The high-level backgrounds of Chain Bridge I echo another controversial SPAC with elite former government officials, Pine Island Acquisition Corp., a fund formerly led by Tony Blinken and Lloyd Austin. Blinken and Austin left the fund shortly before being confirmed as the secretary of state and defense secretary under President Joe Biden.
Chain Bridge I’s statement advertises its board as a “competitive advantage” with careers “working with emerging national security and technology companies” and “strategic deal-making in the national security, technology and telecommunications sectors.”
In-Q-Tel, first chartered by the CIA in 1999, exists to “exploit and develop new and emerging information technologies and pursue R&D that produce innovative solutions to the most difficult problems facing the CIA and Intelligence Community.”
Operating as an early stage venture capital fund and as a formal link between the CIA and Silicon Valley’s innovators, In-Q-Tel invests in startups developing cutting-edge technology that can be deployed for intelligence agency purposes. In-Q-Tel backed Keyhole, a geospatial data company — technology that formed the foundation for Google Earth. Geofeedia and PATHAR, two In-Q-Tel backed startups, have been widely used by law enforcement to mine Instagram, Twitter, and other social media networks to track protests and potential criminal activity.

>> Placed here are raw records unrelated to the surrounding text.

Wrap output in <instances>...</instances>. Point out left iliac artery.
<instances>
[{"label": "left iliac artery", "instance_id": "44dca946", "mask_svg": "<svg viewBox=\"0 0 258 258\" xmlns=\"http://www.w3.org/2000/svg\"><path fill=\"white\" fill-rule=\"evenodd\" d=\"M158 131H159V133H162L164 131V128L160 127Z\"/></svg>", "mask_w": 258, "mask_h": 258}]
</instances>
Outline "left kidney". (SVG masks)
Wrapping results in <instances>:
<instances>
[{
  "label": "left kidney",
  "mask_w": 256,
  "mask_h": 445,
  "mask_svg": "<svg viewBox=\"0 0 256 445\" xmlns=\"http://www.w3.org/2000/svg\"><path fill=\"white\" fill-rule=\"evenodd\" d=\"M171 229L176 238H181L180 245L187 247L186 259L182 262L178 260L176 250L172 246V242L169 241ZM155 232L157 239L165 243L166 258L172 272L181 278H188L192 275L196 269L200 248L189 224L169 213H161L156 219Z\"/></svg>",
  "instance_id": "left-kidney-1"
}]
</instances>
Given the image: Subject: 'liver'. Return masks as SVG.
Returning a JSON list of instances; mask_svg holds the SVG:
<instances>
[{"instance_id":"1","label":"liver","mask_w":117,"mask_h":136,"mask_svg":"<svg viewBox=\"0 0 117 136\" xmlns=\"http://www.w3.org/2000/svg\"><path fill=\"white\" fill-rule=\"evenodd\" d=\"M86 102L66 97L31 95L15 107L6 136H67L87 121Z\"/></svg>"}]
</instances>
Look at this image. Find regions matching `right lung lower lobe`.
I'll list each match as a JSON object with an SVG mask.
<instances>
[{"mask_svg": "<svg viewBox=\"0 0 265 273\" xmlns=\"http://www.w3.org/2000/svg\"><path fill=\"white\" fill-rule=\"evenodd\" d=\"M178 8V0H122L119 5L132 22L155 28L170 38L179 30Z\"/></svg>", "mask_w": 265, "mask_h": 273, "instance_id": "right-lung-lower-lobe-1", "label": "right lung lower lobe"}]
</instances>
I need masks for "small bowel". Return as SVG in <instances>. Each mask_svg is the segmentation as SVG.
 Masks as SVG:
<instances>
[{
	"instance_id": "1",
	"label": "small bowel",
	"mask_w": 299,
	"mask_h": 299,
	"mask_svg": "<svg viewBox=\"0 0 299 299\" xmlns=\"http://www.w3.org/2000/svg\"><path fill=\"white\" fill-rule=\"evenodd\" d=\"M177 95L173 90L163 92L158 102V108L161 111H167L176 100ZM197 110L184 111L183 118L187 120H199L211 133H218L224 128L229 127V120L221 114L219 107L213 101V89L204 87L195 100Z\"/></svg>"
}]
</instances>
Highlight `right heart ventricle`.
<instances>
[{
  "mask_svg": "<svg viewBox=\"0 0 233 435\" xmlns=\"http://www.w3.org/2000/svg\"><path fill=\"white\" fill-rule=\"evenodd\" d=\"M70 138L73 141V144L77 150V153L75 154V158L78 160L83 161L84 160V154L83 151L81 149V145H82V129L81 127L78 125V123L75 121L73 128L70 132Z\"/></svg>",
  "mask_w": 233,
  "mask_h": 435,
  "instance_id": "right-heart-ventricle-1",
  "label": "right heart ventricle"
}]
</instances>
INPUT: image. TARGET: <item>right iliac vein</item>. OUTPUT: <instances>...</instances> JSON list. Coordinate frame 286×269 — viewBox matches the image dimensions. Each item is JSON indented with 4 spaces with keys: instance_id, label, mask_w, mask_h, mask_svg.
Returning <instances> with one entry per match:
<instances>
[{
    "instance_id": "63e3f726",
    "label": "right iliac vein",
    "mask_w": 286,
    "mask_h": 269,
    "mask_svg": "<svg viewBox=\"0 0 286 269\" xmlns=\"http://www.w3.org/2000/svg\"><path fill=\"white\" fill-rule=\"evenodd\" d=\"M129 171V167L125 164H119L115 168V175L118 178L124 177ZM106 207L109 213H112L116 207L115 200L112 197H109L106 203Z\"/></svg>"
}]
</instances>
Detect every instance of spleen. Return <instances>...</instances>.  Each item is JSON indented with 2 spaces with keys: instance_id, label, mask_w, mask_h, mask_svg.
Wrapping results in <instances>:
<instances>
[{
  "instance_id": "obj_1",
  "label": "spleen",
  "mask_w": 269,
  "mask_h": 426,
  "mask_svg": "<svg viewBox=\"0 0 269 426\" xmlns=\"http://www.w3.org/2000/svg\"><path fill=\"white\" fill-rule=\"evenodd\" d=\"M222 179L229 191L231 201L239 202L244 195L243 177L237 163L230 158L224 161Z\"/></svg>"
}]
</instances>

As The Intercept reported, In-Q-Tel also quietly backed a skincare company that developed a painless method for removing the outer layer of skin, a technique for obtaining unique biomarkers, including potential DNA collection.
In addition to a budget provided by the Department of Defense and CIA, In-Q-Tel earns revenue by selling equity of startups it acquires. Its recent portfolio includes firms involved in social media surveillance, artificial intelligence, and autonomous drones.

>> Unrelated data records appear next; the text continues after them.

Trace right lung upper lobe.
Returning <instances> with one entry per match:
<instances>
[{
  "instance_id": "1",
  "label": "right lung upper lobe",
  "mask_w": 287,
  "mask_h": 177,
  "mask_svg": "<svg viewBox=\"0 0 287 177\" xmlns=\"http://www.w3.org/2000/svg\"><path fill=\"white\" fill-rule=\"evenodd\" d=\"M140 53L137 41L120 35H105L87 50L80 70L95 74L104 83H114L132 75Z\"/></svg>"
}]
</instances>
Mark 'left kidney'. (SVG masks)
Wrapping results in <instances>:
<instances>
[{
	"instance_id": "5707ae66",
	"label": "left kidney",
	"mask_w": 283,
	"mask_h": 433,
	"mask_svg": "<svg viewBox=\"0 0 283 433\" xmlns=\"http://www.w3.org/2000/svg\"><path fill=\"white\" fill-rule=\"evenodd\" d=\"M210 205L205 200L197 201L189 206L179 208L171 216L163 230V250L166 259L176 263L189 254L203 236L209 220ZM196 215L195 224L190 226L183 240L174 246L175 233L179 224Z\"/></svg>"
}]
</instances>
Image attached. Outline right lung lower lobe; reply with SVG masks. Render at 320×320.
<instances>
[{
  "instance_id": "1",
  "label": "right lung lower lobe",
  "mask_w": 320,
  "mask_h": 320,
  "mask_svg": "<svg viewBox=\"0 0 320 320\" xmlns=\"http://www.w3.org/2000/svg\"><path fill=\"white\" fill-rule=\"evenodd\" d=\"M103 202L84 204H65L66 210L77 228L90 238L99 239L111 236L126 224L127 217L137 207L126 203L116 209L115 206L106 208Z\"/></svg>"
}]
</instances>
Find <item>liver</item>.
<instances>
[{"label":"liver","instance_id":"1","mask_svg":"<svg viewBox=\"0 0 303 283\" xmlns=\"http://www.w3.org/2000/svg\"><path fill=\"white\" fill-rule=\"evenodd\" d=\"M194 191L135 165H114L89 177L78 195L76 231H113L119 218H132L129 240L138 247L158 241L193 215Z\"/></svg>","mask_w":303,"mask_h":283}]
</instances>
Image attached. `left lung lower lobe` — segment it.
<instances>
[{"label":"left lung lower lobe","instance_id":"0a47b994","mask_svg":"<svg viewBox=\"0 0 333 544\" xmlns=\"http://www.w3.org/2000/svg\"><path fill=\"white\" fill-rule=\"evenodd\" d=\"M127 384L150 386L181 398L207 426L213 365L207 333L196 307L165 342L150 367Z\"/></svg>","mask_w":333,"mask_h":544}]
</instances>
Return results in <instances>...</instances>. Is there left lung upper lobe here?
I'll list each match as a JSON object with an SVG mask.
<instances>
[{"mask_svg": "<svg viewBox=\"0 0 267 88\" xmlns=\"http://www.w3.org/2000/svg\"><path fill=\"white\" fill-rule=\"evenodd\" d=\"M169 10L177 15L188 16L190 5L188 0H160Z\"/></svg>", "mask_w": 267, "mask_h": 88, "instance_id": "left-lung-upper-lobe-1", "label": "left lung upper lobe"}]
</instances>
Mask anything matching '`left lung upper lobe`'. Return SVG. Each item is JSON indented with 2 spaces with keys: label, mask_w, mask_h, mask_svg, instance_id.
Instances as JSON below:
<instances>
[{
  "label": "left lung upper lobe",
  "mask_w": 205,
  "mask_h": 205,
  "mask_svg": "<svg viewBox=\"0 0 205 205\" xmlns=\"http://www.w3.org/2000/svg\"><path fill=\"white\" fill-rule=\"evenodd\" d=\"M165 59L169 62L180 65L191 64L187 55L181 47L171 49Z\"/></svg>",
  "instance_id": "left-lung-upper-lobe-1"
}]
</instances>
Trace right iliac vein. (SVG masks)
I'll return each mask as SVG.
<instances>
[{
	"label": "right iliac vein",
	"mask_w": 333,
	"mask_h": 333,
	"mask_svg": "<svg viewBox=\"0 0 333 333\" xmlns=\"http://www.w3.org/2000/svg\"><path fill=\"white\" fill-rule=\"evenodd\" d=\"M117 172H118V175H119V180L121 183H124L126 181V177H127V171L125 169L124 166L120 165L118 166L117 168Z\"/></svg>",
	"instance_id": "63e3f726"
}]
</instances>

The number of SPACS launched per year surged to 248 in 2020, more than 10 times the annual average for the decade prior, as frenzied investors took advantage of the early pandemic market boom and the surge of retail investors. The following year, a record 623 SPACs began trading.

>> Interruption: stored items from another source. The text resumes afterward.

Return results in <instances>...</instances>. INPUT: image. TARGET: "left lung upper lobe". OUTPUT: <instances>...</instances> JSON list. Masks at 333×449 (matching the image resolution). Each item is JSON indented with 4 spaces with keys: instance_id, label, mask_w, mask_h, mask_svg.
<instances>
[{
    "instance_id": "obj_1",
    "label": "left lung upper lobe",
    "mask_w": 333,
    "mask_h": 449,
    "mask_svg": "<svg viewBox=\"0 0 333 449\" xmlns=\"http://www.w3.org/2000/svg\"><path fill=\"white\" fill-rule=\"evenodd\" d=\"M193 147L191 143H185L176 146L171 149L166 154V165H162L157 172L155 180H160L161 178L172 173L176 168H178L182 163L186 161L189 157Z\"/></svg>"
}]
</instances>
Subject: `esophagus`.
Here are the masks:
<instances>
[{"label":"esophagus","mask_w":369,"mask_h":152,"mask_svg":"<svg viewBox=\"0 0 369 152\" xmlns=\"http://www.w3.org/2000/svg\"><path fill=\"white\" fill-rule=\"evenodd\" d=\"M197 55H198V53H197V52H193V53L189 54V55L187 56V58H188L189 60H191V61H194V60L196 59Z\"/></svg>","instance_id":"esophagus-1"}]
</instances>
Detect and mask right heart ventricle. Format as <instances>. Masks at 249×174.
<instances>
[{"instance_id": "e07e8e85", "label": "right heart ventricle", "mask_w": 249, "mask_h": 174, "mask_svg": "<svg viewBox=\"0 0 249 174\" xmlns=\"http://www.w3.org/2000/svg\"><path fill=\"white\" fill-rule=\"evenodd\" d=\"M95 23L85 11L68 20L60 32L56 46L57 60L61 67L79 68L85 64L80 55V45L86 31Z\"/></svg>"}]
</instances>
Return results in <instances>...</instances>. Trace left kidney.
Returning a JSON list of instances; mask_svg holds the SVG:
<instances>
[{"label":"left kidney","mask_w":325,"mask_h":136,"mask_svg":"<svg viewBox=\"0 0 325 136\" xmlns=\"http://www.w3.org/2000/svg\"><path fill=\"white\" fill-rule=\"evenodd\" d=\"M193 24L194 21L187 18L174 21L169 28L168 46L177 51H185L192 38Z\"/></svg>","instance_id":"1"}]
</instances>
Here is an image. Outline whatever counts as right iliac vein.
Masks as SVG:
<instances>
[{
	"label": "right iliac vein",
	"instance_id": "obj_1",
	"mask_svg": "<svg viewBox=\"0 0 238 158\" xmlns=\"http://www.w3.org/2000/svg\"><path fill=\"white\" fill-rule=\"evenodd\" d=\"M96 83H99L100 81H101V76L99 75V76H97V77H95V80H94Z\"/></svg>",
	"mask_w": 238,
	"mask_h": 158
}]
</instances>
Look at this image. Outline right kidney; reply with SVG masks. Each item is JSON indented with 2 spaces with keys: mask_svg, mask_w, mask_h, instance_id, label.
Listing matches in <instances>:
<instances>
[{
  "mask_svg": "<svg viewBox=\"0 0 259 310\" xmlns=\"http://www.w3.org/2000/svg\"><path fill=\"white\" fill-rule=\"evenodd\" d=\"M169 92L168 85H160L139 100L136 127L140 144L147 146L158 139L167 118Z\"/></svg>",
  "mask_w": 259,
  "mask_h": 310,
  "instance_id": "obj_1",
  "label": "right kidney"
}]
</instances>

SPACs also pose a significant risk of fraud; following the skyrocketing growth of the model has been a lengthy list of investor lawsuits and companies that failed to deliver on their promises.
Azkazoo, a music streaming service that went public through a SPAC acquisition, claimed that it had 38.2 million registered users, 4.6 million paying subscribers, and over $120 million in revenue, according to the Securities and Exchange Commission. In fact, the company had no users or revenue. The firm reached a $38.8 million settlement with the SEC.
Nikola Corporation, an electric truck company that was once a darling of the SPAC acquisition model as its stock catapulted in value in 2020, agreed in December to a $125 million settlement over claims that the company misled investors about its technology. The stock now trades at slightly below $7 a share, nearly a tenth of the value of its peak two years ago.
SPACs also pose distinct risks for outside investors because sponsors are able to acquire equity for free or at deep discounts. In many SPAC deals, sponsors have been able to walk away with profit even with a sinking stock price. In other words, the potential for fraud is higher because the risk carried by bad bets is often weighted greater on regular investors than wealthy SPAC sponsors.
“Conflict of interest doesn’t begin to capture the level of influence peddling potentially involved in this deal,” said Hartung.
Update: May 5, 2022, 3:00 p.m.
This article was updated with a statement from In-Q-Tel.